### WHAT IS EXPECTED
Look below for the line containing "Hallitus ja henkilöstö" and the line containing "mit einer der örtlichen Cleanup-Netzwerke in"; repeat exactly those two lines and all lines between them, and nothing else.

━━━━━━━━

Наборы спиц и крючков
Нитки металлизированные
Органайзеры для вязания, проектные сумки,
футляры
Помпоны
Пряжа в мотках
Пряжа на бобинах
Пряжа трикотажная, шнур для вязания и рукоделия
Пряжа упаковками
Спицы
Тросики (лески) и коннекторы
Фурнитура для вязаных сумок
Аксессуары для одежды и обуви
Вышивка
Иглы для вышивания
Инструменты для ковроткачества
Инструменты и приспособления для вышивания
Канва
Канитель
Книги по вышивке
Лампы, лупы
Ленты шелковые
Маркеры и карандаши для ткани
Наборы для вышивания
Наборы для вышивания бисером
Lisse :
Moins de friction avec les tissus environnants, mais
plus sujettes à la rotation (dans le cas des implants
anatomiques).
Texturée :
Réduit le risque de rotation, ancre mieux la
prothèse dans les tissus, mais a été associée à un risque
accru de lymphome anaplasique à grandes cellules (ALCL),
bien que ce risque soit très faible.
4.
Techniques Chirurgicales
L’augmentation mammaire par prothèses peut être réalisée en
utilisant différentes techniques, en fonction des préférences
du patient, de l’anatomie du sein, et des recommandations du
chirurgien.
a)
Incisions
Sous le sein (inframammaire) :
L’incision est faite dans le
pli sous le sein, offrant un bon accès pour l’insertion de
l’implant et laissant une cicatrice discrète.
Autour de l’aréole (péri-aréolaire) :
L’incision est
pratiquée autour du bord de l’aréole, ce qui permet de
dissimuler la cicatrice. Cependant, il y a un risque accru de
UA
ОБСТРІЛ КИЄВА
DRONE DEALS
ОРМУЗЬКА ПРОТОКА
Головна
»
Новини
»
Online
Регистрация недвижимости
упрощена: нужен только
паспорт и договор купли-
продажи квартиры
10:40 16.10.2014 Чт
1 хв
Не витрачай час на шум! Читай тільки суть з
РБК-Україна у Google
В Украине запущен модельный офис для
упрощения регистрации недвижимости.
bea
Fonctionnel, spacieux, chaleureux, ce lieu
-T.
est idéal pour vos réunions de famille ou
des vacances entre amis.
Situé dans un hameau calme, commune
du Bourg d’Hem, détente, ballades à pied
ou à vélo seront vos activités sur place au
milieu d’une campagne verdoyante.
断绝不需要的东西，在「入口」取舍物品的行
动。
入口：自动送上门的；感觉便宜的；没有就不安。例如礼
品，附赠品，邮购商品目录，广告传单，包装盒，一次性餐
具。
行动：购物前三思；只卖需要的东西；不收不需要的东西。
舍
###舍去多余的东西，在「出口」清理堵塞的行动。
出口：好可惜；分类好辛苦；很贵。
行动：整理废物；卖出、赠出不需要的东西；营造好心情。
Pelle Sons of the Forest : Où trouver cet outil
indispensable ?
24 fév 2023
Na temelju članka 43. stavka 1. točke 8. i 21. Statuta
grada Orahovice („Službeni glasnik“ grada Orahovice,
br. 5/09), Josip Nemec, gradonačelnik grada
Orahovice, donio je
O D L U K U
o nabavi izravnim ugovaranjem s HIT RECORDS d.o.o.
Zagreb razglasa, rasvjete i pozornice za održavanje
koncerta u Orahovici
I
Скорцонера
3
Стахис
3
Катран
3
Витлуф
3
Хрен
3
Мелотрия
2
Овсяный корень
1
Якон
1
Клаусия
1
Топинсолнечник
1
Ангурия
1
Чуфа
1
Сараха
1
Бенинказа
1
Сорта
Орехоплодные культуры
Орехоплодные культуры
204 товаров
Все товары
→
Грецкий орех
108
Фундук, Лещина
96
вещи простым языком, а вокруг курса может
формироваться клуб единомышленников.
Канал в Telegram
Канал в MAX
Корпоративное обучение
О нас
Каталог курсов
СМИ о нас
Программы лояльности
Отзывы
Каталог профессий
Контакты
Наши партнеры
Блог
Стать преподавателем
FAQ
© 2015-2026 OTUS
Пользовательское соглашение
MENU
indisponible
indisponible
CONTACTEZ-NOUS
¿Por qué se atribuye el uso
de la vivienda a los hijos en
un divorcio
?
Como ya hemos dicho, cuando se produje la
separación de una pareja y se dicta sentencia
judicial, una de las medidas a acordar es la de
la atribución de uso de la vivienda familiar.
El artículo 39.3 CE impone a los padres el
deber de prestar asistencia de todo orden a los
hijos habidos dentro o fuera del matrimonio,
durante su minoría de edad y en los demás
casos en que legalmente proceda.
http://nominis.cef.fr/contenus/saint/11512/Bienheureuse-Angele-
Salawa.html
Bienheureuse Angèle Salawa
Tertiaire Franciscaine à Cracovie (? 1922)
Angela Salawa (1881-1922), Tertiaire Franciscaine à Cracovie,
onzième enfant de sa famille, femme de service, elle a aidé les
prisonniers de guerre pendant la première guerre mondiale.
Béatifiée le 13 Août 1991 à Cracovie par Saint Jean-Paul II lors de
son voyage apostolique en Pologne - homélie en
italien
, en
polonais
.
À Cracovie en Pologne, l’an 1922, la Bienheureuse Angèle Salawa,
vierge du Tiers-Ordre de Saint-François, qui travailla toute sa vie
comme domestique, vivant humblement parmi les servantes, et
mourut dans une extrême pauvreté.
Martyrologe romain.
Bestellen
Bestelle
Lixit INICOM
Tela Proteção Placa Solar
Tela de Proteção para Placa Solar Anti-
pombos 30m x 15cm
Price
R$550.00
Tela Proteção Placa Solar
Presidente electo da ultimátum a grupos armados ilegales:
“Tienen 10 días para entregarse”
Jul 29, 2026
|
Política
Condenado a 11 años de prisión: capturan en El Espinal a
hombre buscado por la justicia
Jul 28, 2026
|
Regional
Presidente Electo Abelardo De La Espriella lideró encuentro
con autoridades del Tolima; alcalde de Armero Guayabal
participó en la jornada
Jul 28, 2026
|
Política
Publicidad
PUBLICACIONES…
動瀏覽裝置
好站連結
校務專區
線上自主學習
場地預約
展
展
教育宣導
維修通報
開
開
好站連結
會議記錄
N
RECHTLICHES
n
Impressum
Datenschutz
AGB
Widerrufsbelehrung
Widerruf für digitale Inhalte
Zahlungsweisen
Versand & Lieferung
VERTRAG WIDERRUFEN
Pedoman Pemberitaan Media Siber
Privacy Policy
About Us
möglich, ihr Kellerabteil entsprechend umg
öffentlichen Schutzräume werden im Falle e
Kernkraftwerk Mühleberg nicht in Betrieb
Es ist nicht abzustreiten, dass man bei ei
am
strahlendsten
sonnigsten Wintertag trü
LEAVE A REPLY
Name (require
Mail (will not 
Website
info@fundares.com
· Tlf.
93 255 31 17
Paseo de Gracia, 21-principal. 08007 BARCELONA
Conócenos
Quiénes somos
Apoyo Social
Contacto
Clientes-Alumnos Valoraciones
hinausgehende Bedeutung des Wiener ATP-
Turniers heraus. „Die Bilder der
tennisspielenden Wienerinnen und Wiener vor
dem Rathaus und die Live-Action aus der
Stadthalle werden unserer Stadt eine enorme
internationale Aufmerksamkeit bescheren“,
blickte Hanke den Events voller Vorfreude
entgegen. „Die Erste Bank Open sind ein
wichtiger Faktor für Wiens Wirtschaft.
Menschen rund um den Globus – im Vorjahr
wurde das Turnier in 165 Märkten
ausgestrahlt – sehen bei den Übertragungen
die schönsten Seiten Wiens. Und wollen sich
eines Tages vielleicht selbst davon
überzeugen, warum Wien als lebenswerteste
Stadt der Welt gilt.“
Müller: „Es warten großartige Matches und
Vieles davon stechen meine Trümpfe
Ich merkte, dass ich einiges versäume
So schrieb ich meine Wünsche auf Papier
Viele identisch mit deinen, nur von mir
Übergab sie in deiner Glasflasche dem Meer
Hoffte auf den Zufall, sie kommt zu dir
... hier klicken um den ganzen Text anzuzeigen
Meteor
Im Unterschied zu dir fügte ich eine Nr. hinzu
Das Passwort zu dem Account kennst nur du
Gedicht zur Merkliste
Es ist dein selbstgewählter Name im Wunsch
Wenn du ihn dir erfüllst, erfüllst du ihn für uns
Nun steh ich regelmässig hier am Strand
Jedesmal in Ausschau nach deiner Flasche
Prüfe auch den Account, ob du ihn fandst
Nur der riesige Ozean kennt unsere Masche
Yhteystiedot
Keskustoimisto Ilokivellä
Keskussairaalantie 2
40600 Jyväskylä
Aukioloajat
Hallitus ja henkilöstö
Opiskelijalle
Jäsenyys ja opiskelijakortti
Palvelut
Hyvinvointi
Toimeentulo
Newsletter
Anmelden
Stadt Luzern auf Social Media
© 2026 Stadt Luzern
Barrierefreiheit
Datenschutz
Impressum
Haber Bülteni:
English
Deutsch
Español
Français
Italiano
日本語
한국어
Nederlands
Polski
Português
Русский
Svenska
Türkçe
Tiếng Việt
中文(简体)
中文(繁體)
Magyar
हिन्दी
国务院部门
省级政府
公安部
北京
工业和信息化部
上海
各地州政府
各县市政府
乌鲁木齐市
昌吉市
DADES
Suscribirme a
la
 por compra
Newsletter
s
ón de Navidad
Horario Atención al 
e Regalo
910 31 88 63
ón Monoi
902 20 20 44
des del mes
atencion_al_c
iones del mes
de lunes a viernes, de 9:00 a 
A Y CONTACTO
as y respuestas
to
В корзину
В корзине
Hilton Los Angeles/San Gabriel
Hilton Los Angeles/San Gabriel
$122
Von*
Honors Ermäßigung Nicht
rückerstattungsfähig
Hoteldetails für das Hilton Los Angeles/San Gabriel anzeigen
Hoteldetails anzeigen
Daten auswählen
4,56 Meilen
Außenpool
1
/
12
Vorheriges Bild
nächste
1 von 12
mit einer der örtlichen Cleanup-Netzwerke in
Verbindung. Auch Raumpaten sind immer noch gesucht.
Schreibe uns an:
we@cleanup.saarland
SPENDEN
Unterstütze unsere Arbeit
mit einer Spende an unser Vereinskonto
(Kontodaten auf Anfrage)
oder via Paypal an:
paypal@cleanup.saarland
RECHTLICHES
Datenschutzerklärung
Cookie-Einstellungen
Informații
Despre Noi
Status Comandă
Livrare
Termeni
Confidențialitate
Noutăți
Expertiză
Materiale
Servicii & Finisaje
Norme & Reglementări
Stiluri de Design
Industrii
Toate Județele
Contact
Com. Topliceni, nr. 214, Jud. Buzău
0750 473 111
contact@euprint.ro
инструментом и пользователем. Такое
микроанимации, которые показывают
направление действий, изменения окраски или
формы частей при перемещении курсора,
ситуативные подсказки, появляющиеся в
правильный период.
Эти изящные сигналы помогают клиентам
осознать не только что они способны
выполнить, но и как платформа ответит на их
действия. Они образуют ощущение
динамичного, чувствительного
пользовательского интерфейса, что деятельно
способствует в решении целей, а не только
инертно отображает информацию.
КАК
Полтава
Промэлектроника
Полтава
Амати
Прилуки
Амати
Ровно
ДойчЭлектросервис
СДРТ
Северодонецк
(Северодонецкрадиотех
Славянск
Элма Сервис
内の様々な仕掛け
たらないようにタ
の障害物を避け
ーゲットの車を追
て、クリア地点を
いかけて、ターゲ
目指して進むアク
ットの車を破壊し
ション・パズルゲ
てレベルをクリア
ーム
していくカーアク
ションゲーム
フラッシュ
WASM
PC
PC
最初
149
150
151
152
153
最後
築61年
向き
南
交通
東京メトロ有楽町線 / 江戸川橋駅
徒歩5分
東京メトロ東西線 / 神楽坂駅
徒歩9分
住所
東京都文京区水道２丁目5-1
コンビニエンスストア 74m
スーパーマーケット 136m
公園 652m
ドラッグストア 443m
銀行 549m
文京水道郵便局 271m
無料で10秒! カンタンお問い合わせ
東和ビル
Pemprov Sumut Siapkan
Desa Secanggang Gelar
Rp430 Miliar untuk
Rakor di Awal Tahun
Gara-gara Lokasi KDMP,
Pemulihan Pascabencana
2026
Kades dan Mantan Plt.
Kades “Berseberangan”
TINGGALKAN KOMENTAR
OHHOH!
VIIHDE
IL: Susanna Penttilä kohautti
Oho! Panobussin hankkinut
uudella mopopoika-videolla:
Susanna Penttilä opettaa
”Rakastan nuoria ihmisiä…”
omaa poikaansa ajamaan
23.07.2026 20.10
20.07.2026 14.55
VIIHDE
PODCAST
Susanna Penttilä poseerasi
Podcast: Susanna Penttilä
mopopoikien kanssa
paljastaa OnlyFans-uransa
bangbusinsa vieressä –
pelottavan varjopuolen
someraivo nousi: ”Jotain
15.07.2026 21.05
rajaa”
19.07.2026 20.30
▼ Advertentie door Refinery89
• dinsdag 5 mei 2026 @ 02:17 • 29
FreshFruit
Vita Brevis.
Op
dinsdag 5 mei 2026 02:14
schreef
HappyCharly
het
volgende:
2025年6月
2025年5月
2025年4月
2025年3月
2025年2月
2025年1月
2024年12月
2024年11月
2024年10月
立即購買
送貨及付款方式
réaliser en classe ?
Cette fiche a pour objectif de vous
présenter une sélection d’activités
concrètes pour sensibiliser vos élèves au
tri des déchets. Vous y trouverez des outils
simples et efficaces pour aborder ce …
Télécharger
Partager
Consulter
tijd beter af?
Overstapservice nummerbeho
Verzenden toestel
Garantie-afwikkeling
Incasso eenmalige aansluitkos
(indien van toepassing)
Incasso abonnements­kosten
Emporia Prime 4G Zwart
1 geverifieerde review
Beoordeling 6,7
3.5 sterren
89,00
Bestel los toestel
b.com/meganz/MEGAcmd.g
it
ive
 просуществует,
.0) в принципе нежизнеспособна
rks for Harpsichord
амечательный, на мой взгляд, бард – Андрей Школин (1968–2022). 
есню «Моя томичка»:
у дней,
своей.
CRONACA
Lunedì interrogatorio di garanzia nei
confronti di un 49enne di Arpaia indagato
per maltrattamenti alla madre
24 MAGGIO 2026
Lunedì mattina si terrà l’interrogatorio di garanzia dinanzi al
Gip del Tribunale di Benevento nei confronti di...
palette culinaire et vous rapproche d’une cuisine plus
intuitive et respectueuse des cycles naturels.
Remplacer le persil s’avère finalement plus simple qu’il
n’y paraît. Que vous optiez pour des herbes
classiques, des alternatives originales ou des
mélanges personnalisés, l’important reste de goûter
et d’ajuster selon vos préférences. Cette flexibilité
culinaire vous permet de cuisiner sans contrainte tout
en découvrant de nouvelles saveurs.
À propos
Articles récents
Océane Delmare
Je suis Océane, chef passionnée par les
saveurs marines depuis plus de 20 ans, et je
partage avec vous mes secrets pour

━━━━━━━━

### SOLUTION FOR THIS PROBLEM
Hallitus ja henkilöstö
Opiskelijalle
Jäsenyys ja opiskelijakortti
Palvelut
Hyvinvointi
Toimeentulo
Newsletter
Anmelden
Stadt Luzern auf Social Media
© 2026 Stadt Luzern
Barrierefreiheit
Datenschutz
Impressum
Haber Bülteni:
English
Deutsch
Español
Français
Italiano
日本語
한국어
Nederlands
Polski
Português
Русский
Svenska
Türkçe
Tiếng Việt
中文(简体)
中文(繁體)
Magyar
हिन्दी
国务院部门
省级政府
公安部
北京
工业和信息化部
上海
各地州政府
各县市政府
乌鲁木齐市
昌吉市
DADES
Suscribirme a
la
 por compra
Newsletter
s
ón de Navidad
Horario Atención al 
e Regalo
910 31 88 63
ón Monoi
902 20 20 44
des del mes
atencion_al_c
iones del mes
de lunes a viernes, de 9:00 a 
A Y CONTACTO
as y respuestas
to
В корзину
В корзине
Hilton Los Angeles/San Gabriel
Hilton Los Angeles/San Gabriel
$122
Von*
Honors Ermäßigung Nicht
rückerstattungsfähig
Hoteldetails für das Hilton Los Angeles/San Gabriel anzeigen
Hoteldetails anzeigen
Daten auswählen
4,56 Meilen
Außenpool
1
/
12
Vorheriges Bild
nächste
1 von 12
mit einer der örtlichen Cleanup-Netzwerke in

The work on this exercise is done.